13. The method for adapting a label frame according to claim 9, wherein calculating the adaptation degree between each anchor frame and the label frame, and obtaining each adaptation value corresponding to each anchor frame comprises:

and calculating IoU between each anchor frame and the labeling frame according to the diagonal coordinate value of each anchor frame and the diagonal coordinate value of the labeling frame of each anchor frame so as to obtain each IoU value corresponding to each anchor frame.

14. The method of claim 13, wherein determining one of the anchor boxes to be adapted to the annotation box based on each of the adaptation values corresponding to each of the anchor boxes comprises:

and determining one anchor frame matched with the labeling frame according to the maximum value of the IoU values corresponding to the anchor frames.

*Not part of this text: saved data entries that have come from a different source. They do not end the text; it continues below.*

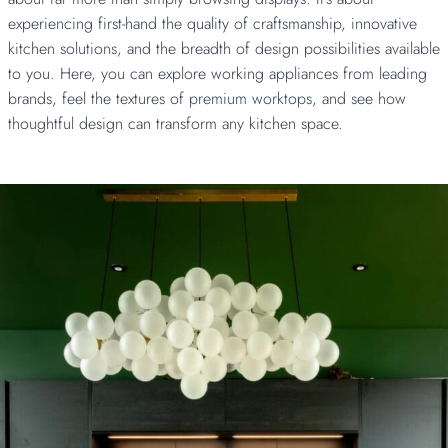
experiencing first-hand the quality of craftsmanship, innovative
kitchen solutions, and the breadth of design possibilities available
to you. Here, you can explore working appliances from leading
brands, feel the textures of
premium worktops,
and see how
thoughtful design can transform any kitchen space.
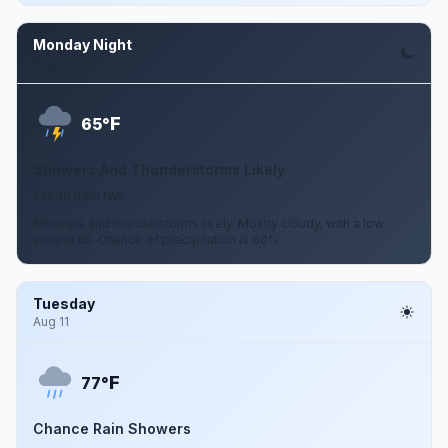
Monday Night
Aug 10
F
65°
Showers And Thunderstorms Likely
5 to 10 mph NW
Showers and thunderstorms likely. Mostly cloudy, with a low
around 65. Chance of precipitation is 60%.
Tuesday
Aug 11
F
77°
Chance Rain Showers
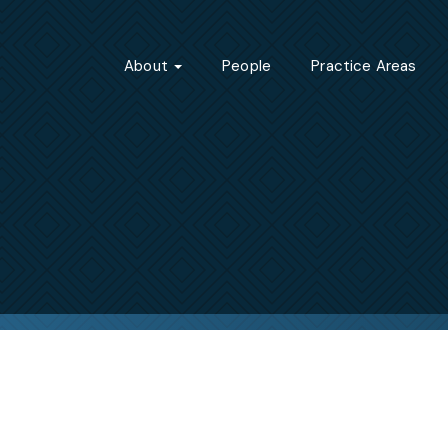
About
People
Practice Areas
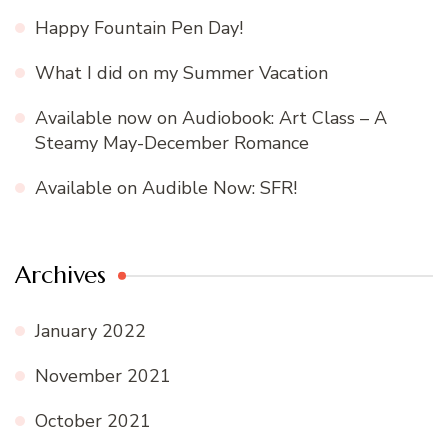
Happy Fountain Pen Day!
What I did on my Summer Vacation
Available now on Audiobook: Art Class – A
Steamy May-December Romance
Available on Audible Now: SFR!
Archives
January 2022
November 2021
October 2021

15. A computer storage medium having stored therein instructions for performing the steps of the anchor frame generation method according to any one of claims 1 to 8 or instructions for performing the steps of the annotation frame adaptation method according to any one of claims 9 to 14.

16. An anchor frame generation device, the device comprising:

a first conversion module, which performs conversion on a target image containing a plurality of grid cells based on a first preset feature conversion rule, and obtains a target feature sub-image containing a plurality of target positions, wherein each target position in the target feature sub-image corresponds to each grid cell in the target image; the first preset feature conversion rule at least comprises one of a 1/8 resolution conversion rule, a 1/16 resolution conversion rule and a 1/32 resolution conversion rule;

the dividing module divides each grid unit corresponding to each target position into a plurality of grid sub-units according to the anchor frame fineness parameters;

and the anchor frame generation module is used for generating anchor frames meeting the anchor frame unit number parameters in each grid subunit according to the anchor frame unit number parameters.

17. A label frame adapting device for use with the anchor frame generating device of claim 16, comprising:

the second conversion module is used for executing conversion on the image to be detected with the labeling frame based on a second preset feature conversion rule, and obtaining a feature sub-image to be detected containing the labeling frame; the second preset feature conversion rule at least comprises one of a 1/8 resolution conversion rule, a 1/16 resolution conversion rule and a 1/32 resolution conversion rule;

the adaptation module is used for determining one grid subunit which is matched with the marking frame from the grid subunits according to the central position of the marking frame of the characteristic sub-image to be detected and a preset step length to serve as the grid subunit to be matched, respectively calculating the adaptation degree between each anchor frame and the marking frame according to each anchor frame generated in the grid subunit to be matched, obtaining each adaptation value corresponding to each anchor frame, and determining one anchor frame which is matched with the marking frame according to each adaptation value corresponding to each anchor frame.